### Exercise instructions
Every line that holds the word "painel" needs to be copied from the data below.

[Transcribed page contents]
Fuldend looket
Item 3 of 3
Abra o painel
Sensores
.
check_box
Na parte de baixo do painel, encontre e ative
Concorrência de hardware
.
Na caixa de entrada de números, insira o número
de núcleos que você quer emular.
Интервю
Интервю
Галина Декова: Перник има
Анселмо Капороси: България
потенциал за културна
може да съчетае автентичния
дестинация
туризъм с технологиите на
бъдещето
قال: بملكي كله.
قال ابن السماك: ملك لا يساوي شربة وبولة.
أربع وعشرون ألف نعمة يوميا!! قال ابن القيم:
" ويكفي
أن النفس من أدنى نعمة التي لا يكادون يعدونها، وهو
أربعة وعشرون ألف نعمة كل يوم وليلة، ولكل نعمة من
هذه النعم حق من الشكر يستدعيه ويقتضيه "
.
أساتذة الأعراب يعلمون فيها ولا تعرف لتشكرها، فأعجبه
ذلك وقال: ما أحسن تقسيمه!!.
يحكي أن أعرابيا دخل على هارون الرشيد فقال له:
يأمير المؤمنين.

* * *

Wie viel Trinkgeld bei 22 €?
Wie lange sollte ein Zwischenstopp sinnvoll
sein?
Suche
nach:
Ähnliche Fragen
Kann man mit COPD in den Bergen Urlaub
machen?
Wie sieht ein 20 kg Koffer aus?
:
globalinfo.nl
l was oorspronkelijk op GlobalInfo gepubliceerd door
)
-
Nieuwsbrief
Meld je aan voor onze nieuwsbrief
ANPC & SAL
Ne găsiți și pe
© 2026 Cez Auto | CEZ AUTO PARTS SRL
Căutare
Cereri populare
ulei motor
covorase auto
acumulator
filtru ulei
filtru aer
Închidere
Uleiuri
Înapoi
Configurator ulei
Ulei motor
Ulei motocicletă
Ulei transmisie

### Answer below
Abra o painel
Na parte de baixo do painel, encontre e ative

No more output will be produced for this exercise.